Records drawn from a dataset
* * *
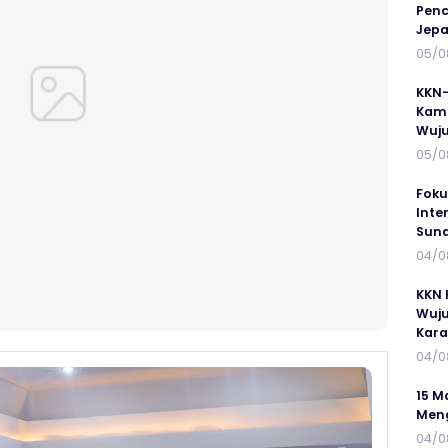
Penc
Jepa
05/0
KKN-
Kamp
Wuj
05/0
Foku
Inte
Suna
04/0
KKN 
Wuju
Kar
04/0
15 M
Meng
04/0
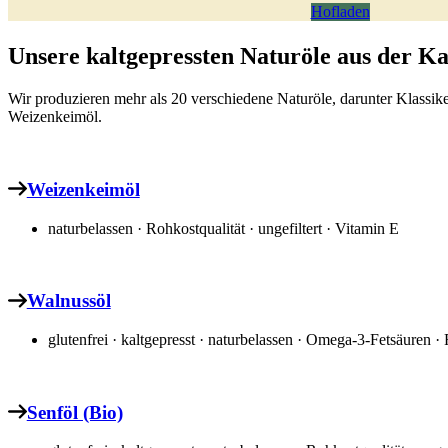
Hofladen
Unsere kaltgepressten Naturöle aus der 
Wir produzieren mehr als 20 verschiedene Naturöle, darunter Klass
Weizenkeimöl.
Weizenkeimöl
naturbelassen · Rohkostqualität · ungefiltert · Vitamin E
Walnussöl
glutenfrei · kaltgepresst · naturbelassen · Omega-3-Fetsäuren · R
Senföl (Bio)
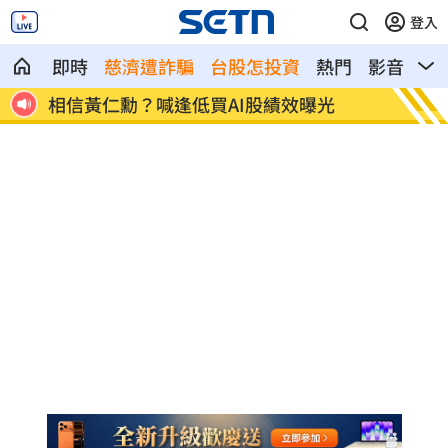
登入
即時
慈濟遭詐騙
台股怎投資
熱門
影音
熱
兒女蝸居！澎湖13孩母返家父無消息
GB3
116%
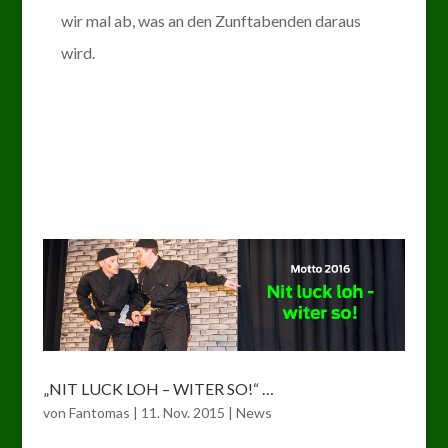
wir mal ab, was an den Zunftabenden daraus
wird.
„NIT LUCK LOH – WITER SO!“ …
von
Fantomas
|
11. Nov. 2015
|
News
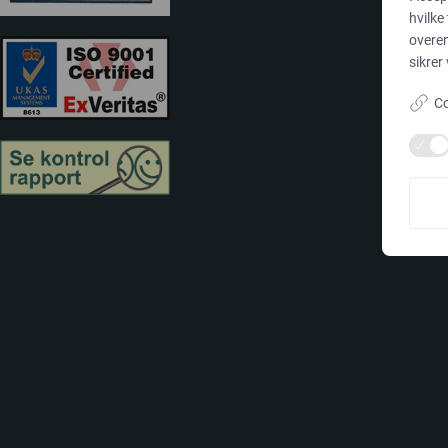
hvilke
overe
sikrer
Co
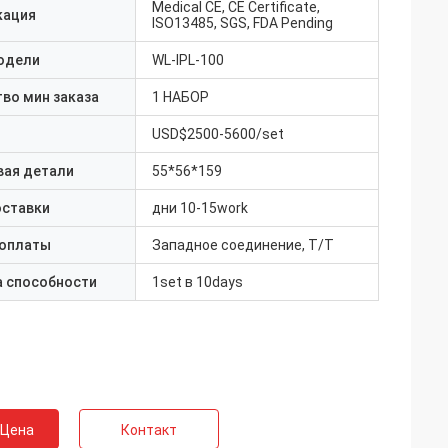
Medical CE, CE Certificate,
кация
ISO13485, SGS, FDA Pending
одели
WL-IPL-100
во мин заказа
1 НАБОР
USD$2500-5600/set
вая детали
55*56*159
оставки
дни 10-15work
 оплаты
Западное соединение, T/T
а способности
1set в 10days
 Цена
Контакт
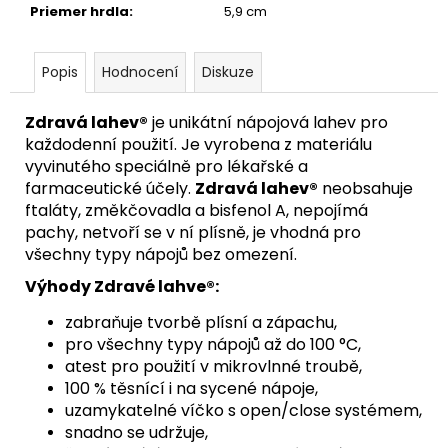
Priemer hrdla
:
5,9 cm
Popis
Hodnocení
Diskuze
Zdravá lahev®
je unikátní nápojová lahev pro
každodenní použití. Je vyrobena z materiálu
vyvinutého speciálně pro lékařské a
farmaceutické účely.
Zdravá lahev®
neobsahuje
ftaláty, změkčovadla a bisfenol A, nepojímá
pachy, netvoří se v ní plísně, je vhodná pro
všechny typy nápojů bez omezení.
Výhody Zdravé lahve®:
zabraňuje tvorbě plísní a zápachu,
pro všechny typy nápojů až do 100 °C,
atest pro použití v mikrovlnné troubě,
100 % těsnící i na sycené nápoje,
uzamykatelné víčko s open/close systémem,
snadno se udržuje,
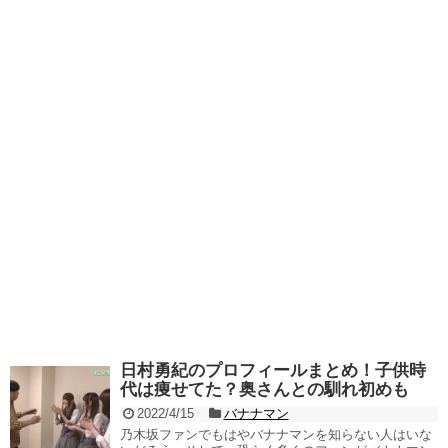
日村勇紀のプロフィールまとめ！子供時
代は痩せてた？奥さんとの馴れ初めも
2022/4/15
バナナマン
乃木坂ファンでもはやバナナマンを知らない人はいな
* * *
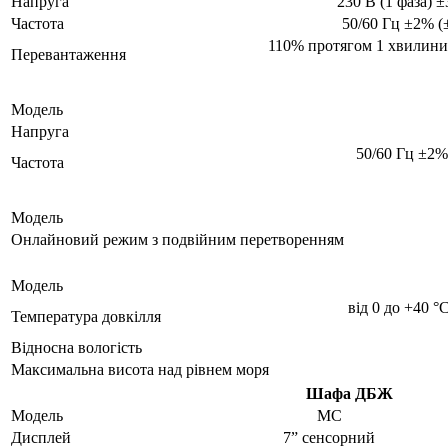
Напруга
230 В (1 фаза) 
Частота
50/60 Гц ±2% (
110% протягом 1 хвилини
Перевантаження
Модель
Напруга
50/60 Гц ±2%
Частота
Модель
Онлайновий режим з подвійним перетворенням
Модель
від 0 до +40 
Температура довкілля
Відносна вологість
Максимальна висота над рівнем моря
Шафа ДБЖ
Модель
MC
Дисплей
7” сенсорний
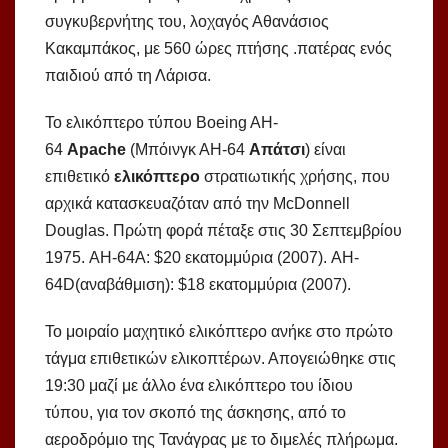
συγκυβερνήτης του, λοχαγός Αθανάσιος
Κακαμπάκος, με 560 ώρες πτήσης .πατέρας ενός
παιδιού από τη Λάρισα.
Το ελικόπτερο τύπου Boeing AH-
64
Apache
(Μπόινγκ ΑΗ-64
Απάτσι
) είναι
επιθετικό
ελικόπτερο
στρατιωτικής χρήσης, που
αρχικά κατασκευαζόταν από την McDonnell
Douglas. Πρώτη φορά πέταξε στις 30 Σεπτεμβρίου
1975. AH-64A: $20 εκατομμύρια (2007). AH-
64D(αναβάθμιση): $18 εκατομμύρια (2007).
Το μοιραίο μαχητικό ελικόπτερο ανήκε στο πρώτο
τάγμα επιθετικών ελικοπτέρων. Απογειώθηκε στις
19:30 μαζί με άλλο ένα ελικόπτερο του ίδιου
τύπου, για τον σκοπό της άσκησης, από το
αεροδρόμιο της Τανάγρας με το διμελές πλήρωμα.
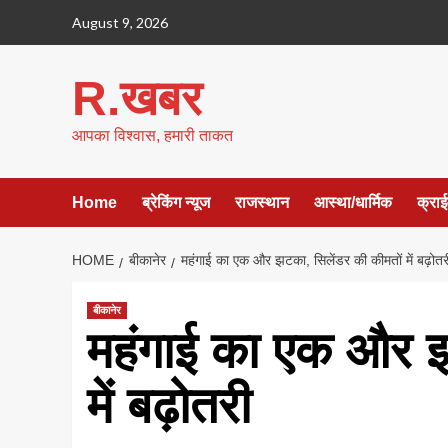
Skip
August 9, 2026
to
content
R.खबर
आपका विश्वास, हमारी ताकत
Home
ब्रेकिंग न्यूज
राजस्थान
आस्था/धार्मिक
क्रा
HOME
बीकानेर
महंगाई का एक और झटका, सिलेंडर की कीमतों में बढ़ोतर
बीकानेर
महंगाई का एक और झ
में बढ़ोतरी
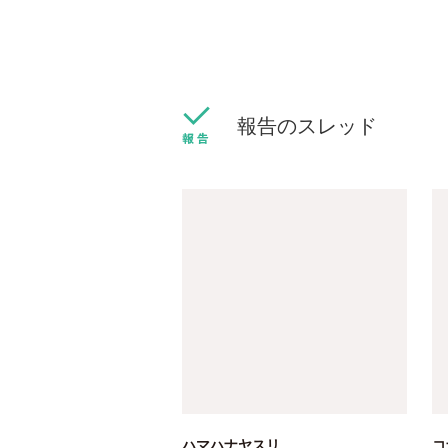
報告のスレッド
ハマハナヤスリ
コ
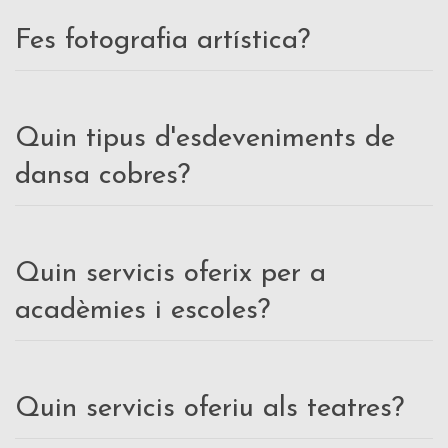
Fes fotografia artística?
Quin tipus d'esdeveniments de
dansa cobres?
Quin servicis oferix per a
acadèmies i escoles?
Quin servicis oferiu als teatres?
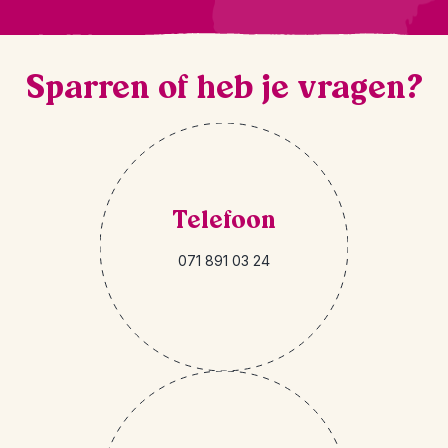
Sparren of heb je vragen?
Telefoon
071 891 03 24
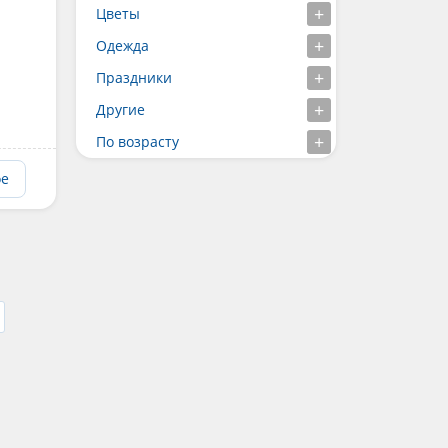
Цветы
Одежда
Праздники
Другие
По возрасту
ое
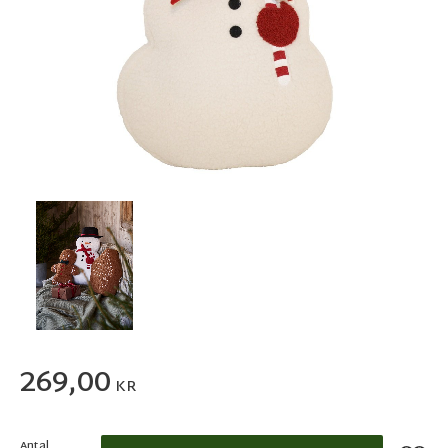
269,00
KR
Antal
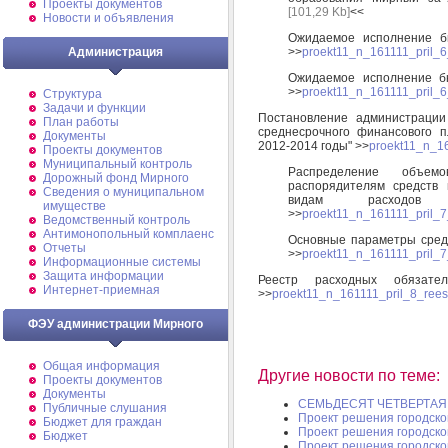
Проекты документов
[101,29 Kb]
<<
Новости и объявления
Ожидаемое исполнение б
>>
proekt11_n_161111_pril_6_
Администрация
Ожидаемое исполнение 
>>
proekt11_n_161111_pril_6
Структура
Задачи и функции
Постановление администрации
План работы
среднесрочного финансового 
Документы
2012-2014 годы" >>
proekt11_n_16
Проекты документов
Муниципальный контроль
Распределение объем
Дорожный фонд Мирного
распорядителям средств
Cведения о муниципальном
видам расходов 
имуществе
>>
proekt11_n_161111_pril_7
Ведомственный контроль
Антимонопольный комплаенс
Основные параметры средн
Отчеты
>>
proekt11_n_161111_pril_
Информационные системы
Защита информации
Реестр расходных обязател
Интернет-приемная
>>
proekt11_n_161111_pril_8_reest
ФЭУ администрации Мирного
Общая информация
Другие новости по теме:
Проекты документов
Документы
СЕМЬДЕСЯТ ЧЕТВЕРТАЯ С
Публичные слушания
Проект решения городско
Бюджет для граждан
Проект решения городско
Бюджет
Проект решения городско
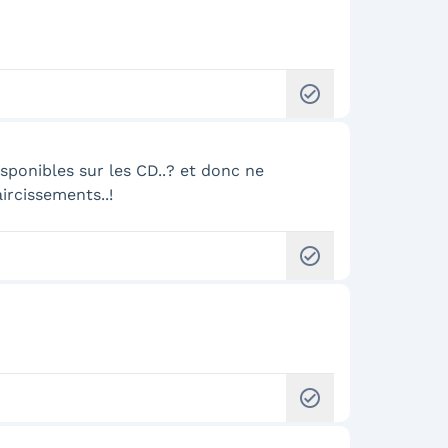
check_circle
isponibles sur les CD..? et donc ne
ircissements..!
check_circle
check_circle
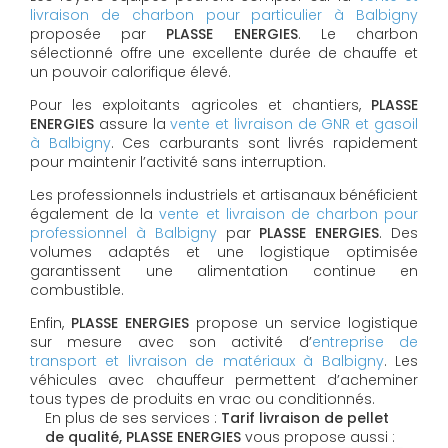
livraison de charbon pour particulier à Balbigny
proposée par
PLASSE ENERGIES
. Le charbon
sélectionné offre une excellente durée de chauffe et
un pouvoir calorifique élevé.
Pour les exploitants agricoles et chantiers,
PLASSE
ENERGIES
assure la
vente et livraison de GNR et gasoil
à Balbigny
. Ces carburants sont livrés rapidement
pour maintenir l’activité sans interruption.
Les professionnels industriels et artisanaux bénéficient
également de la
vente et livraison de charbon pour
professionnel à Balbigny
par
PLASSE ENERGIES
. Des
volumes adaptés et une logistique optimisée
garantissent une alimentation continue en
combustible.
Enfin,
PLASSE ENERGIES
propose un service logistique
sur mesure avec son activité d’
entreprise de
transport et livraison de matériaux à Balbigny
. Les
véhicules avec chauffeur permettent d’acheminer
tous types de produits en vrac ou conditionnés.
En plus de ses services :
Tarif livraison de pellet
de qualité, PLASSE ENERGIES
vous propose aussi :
* * *
— Work to be completed —
Set down, exactly as they stand above, the lines starting with the line with "každodenní použití. Je vyrobena z materiálu" and going on through the line with "zabraňuje tvorbě plísní", and no others.

— Exercise solution —
každodenní použití. Je vyrobena z materiálu
vyvinutého speciálně pro lékařské a
farmaceutické účely.
Zdravá lahev®
neobsahuje
ftaláty, změkčovadla a bisfenol A, nepojímá
pachy, netvoří se v ní plísně, je vhodná pro
všechny typy nápojů bez omezení.
Výhody Zdravé lahve®:
zabraňuje tvorbě plísní a zápachu,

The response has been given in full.